Top of Data provided
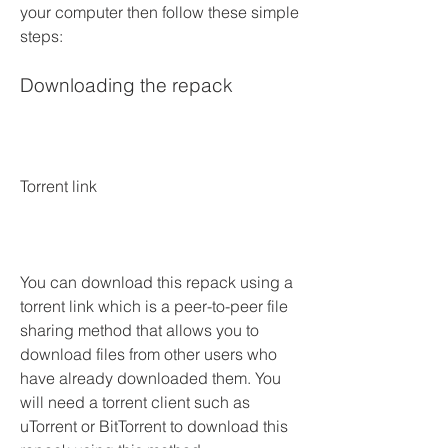
your computer then follow these simple 
steps:
Downloading the repack
Torrent link
You can download this repack using a 
torrent link which is a peer-to-peer file 
sharing method that allows you to 
download files from other users who 
have already downloaded them. You 
will need a torrent client such as 
uTorrent or BitTorrent to download this 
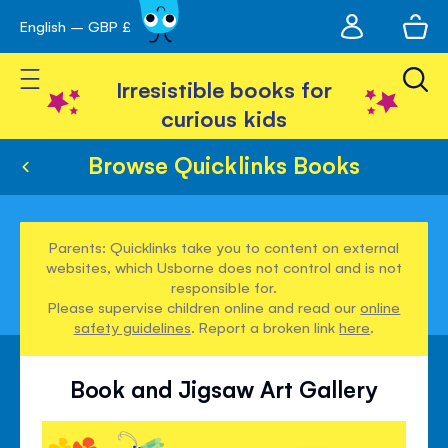
My
English – GBP £
Skip
avigation
account
to
Toggle Nav
Content
Irresistible books for
curious kids
Browse Quicklinks Books
Parents: Quicklinks take you to content on external
websites, which Usborne does not control and is not
responsible for.
Please supervise children online and read our
online
safety guidelines
. Report a broken link
here
.
Book and Jigsaw Art Gallery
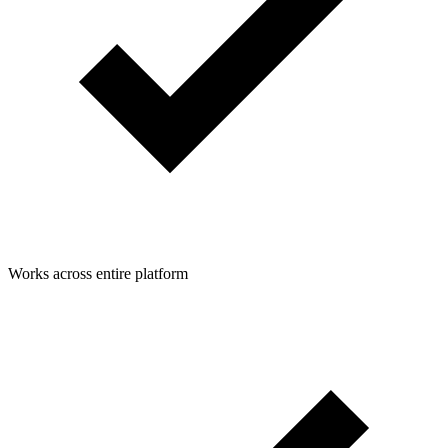
Works across entire platform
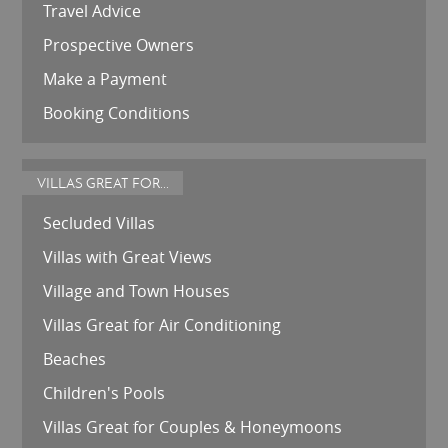
Travel Advice
Prospective Owners
Make a Payment
Booking Conditions
VILLAS GREAT FOR...
Secluded Villas
Villas with Great Views
Village and Town Houses
Villas Great for Air Conditioning
Beaches
Children's Pools
Villas Great for Couples & Honeymoons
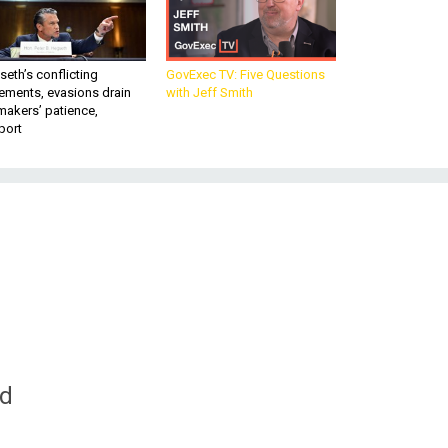
eth’s conflicting
GovExec TV: Five Questions
ements, evasions drain
with Jeff Smith
makers’ patience,
port
nd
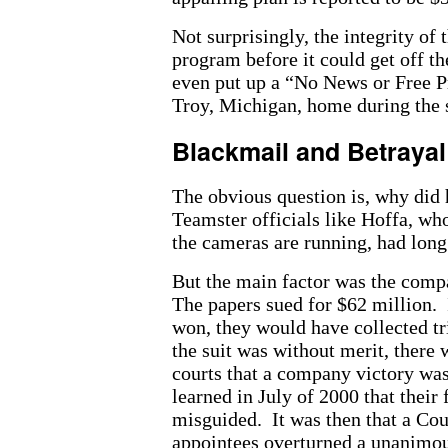
Not surprisingly, the integrity of
program before it could get off 
even put up a “No News or Free Pr
Troy, Michigan, home during the s
Blackmail and Betrayal
The obvious question is, why did 
Teamster officials like Hoffa, wh
the cameras are running, had long
But the main factor was the comp
The papers sued for $62 million. 
won, they would have collected tr
the suit was without merit, there
courts that a company victory was
learned in July of 2000 that their 
misguided. It was then that a Cou
appointees overturned a unanimo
Bottom of Data provided
■ Activity ■
Starting with the line that has "You can download this repack using a" and going on through the line that has "But the main factor was the comp", transcribe the records above exactly, but skip the pictures.

■ Expected answer ■
You can download this repack using a 
torrent link which is a peer-to-peer file 
sharing method that allows you to 
download files from other users who 
have already downloaded them. You 
will need a torrent client such as 
uTorrent or BitTorrent to download this 
My
English – GBP £
Skip
avigation
account
to
Toggle Nav
Content
Irresistible books for
curious kids
Browse Quicklinks Books
Parents: Quicklinks take you to content on external
websites, which Usborne does not control and is not
responsible for.
Please supervise children online and read our
online
safety guidelines
. Report a broken link
here
.
Book and Jigsaw Art Gallery
Works across entire platform
Travel Advice
Prospective Owners
Make a Payment
Booking Conditions
VILLAS GREAT FOR...
Secluded Villas
Villas with Great Views
Village and Town Houses
Villas Great for Air Conditioning
Beaches
Children's Pools
Villas Great for Couples & Honeymoons
eth’s conflicting
GovExec TV: Five Questions
ements, evasions drain
with Jeff Smith
makers’ patience,
port
nd
Not surprisingly, the integrity of
program before it could get off 
even put up a “No News or Free Pr
Troy, Michigan, home during the s
Blackmail and Betrayal
The obvious question is, why did 
Teamster officials like Hoffa, wh
the cameras are running, had long
But the main factor was the comp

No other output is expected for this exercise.